▶ _Work instruction_:
From the first line to the last, give the records again exactly.

[Page layout parsing data]

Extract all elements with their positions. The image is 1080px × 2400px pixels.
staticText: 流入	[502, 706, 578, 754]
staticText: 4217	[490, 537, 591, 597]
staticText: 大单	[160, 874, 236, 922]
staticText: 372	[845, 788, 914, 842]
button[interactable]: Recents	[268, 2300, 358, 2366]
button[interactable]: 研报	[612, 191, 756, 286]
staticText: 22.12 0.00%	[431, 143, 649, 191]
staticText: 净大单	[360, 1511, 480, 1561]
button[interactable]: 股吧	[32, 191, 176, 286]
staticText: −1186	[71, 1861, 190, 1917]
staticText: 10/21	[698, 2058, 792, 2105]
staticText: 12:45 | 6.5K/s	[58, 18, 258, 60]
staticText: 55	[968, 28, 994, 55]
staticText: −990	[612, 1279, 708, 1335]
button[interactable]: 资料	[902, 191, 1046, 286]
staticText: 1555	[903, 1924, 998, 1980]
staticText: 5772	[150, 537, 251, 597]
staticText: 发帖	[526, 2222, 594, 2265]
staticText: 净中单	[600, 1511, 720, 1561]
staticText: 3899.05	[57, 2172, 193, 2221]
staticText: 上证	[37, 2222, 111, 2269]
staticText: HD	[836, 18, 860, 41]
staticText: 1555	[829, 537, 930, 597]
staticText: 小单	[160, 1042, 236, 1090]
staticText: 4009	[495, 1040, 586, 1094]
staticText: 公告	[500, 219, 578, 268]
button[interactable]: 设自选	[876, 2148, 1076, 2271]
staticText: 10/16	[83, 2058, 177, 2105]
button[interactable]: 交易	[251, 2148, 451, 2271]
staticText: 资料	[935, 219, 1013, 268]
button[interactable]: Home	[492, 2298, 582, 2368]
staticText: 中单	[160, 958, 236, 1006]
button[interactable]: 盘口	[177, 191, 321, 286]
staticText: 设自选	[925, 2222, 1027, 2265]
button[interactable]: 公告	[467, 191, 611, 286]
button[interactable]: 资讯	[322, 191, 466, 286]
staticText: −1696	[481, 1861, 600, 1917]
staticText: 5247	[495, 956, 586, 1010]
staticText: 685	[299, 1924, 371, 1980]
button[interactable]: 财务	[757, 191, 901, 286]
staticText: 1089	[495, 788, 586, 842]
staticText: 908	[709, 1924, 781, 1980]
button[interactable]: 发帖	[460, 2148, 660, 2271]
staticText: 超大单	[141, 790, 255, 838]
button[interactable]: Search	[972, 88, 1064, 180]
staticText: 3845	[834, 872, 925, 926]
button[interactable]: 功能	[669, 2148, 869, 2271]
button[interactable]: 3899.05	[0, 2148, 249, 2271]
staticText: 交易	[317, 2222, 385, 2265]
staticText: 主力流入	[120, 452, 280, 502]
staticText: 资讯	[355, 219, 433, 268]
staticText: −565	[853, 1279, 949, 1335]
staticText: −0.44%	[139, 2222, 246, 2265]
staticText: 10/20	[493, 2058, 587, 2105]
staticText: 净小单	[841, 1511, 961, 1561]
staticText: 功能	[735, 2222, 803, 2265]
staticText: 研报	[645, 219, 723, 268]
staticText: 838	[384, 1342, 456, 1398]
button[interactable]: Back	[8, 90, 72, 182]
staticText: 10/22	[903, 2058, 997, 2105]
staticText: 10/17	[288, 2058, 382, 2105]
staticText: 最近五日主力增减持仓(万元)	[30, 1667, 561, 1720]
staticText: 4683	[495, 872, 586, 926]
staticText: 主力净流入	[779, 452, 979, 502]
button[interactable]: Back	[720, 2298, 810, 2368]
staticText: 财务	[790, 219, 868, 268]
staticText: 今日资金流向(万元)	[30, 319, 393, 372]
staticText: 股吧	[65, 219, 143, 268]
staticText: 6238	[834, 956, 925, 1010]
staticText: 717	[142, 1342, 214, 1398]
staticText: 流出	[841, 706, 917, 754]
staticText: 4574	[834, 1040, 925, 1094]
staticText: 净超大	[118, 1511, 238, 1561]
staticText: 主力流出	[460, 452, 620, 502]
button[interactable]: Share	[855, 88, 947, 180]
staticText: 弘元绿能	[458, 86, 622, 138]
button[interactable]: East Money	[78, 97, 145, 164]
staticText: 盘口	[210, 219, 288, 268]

▶ _Solution below_:
Extract all elements with their positions. The image is 1080px × 2400px pixels.
staticText: 流入	[502, 706, 578, 754]
staticText: 4217	[490, 537, 591, 597]
staticText: 大单	[160, 874, 236, 922]
staticText: 372	[845, 788, 914, 842]
button[interactable]: Recents	[268, 2300, 358, 2366]
button[interactable]: 研报	[612, 191, 756, 286]
staticText: 22.12 0.00%	[431, 143, 649, 191]
staticText: 净大单	[360, 1511, 480, 1561]
button[interactable]: 股吧	[32, 191, 176, 286]
staticText: −1186	[71, 1861, 190, 1917]
staticText: 10/21	[698, 2058, 792, 2105]
staticText: 12:45 | 6.5K/s	[58, 18, 258, 60]
staticText: 55	[968, 28, 994, 55]
staticText: −990	[612, 1279, 708, 1335]
button[interactable]: 资料	[902, 191, 1046, 286]
staticText: 1555	[903, 1924, 998, 1980]
staticText: 5772	[150, 537, 251, 597]
staticText: 发帖	[526, 2222, 594, 2265]
staticText: 净中单	[600, 1511, 720, 1561]
staticText: 3899.05	[57, 2172, 193, 2221]
staticText: 上证	[37, 2222, 111, 2269]
staticText: HD	[836, 18, 860, 41]
staticText: 1555	[829, 537, 930, 597]
staticText: 小单	[160, 1042, 236, 1090]
staticText: 4009	[495, 1040, 586, 1094]
staticText: 公告	[500, 219, 578, 268]
button[interactable]: 设自选	[876, 2148, 1076, 2271]
staticText: 10/16	[83, 2058, 177, 2105]
button[interactable]: 交易	[251, 2148, 451, 2271]
staticText: 资料	[935, 219, 1013, 268]
button[interactable]: Home	[492, 2298, 582, 2368]
staticText: 中单	[160, 958, 236, 1006]
button[interactable]: 盘口	[177, 191, 321, 286]
staticText: 设自选	[925, 2222, 1027, 2265]
button[interactable]: 公告	[467, 191, 611, 286]
button[interactable]: 资讯	[322, 191, 466, 286]
staticText: −1696	[481, 1861, 600, 1917]
staticText: 5247	[495, 956, 586, 1010]
staticText: 685	[299, 1924, 371, 1980]
button[interactable]: 财务	[757, 191, 901, 286]
staticText: 1089	[495, 788, 586, 842]
staticText: 908	[709, 1924, 781, 1980]
button[interactable]: 发帖	[460, 2148, 660, 2271]
staticText: 超大单	[141, 790, 255, 838]
button[interactable]: Search	[972, 88, 1064, 180]
staticText: 3845	[834, 872, 925, 926]
button[interactable]: 功能	[669, 2148, 869, 2271]
button[interactable]: 3899.05	[0, 2148, 249, 2271]
staticText: 交易	[317, 2222, 385, 2265]
staticText: 主力流入	[120, 452, 280, 502]
staticText: 资讯	[355, 219, 433, 268]
staticText: −565	[853, 1279, 949, 1335]
staticText: −0.44%	[139, 2222, 246, 2265]
staticText: 10/20	[493, 2058, 587, 2105]
staticText: 净小单	[841, 1511, 961, 1561]
staticText: 功能	[735, 2222, 803, 2265]
staticText: 研报	[645, 219, 723, 268]
staticText: 838	[384, 1342, 456, 1398]
button[interactable]: Back	[8, 90, 72, 182]
staticText: 10/22	[903, 2058, 997, 2105]
staticText: 10/17	[288, 2058, 382, 2105]
staticText: 最近五日主力增减持仓(万元)	[30, 1667, 561, 1720]
staticText: 4683	[495, 872, 586, 926]
staticText: 主力净流入	[779, 452, 979, 502]
button[interactable]: Back	[720, 2298, 810, 2368]
staticText: 财务	[790, 219, 868, 268]
staticText: 今日资金流向(万元)	[30, 319, 393, 372]
staticText: 股吧	[65, 219, 143, 268]
staticText: 6238	[834, 956, 925, 1010]
staticText: 717	[142, 1342, 214, 1398]
staticText: 流出	[841, 706, 917, 754]
staticText: 4574	[834, 1040, 925, 1094]
staticText: 净超大	[118, 1511, 238, 1561]
staticText: 主力流出	[460, 452, 620, 502]
button[interactable]: Share	[855, 88, 947, 180]
staticText: 弘元绿能	[458, 86, 622, 138]
button[interactable]: East Money	[78, 97, 145, 164]
staticText: 盘口	[210, 219, 288, 268]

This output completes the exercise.